Mercedes’ flying start lives up to promise, but new regulations receive scathing reviews

The pre-season favourites had done their level best to play down their expected advantage in the buildup to the Australian Grand Prix, but it was impossible to hide. A dominant one-two by the best part of a second for George Russell and Kimi Antonelli in qualifying was followed by a similarly assured one-two finish in the race.

Russell had to fight in the opening phases against Ferrari’s Charles Leclerc, but once he had been extricated from that battle and could return to what engineers consider the “optimal” lap according to the new diktats of power deployment and recharging he had as much as 0.3sec to 0.4 on Ferrari. At which point the Merc was gone.
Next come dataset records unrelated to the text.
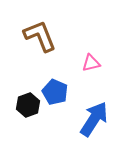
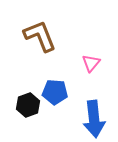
pink triangle: rotated 36 degrees counterclockwise
blue pentagon: rotated 20 degrees counterclockwise
blue arrow: rotated 141 degrees clockwise
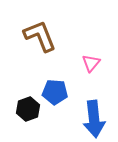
black hexagon: moved 4 px down
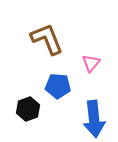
brown L-shape: moved 7 px right, 3 px down
blue pentagon: moved 3 px right, 6 px up
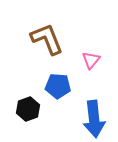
pink triangle: moved 3 px up
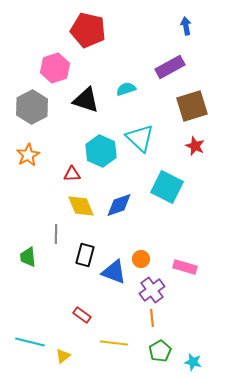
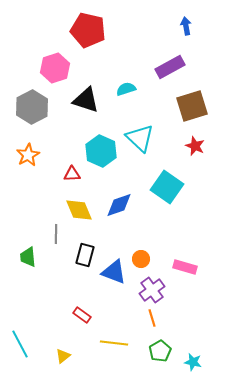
cyan square: rotated 8 degrees clockwise
yellow diamond: moved 2 px left, 4 px down
orange line: rotated 12 degrees counterclockwise
cyan line: moved 10 px left, 2 px down; rotated 48 degrees clockwise
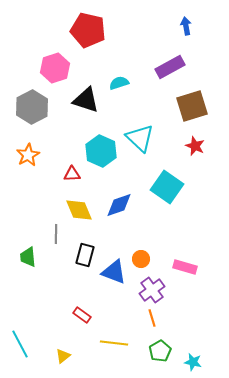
cyan semicircle: moved 7 px left, 6 px up
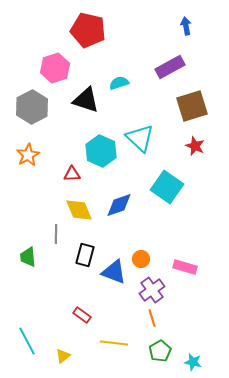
cyan line: moved 7 px right, 3 px up
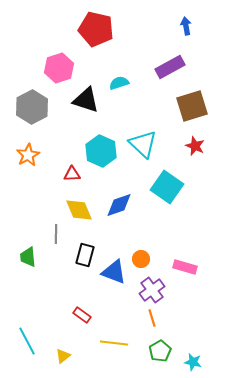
red pentagon: moved 8 px right, 1 px up
pink hexagon: moved 4 px right
cyan triangle: moved 3 px right, 6 px down
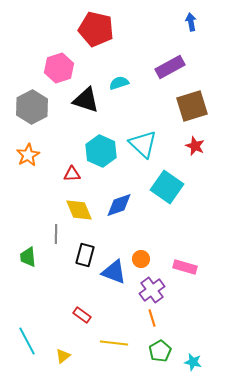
blue arrow: moved 5 px right, 4 px up
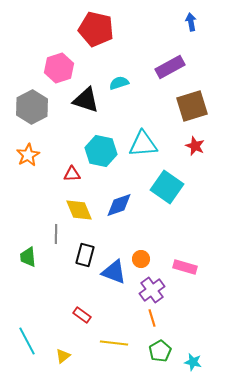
cyan triangle: rotated 48 degrees counterclockwise
cyan hexagon: rotated 12 degrees counterclockwise
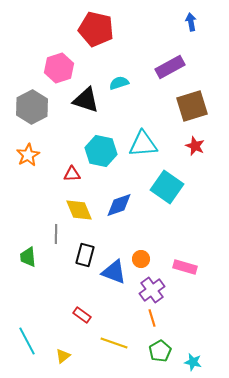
yellow line: rotated 12 degrees clockwise
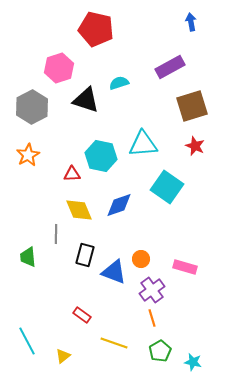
cyan hexagon: moved 5 px down
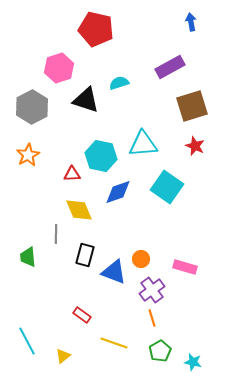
blue diamond: moved 1 px left, 13 px up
For the final third, Russell and Antonelli were not racing one another and had eased off, simply holding the gap to Leclerc at 15 seconds, indicating they have even more in the bank. They were perhaps conscious that putting a huge gap on the field would reinvigorate the debate over their claimed engine compression ratio advantage. Mercedes are going to be very hard to beat.

Lewis Hamilton and Leclerc made blisteringly quick starts, as they had demonstrated in testing, and in the opening part of the season this may well be their best shot at taking the fight to Mercedes. They were let down by a costly failure to react quickly to a virtual safety car, but in pace terms the Scuderia have made a strong start.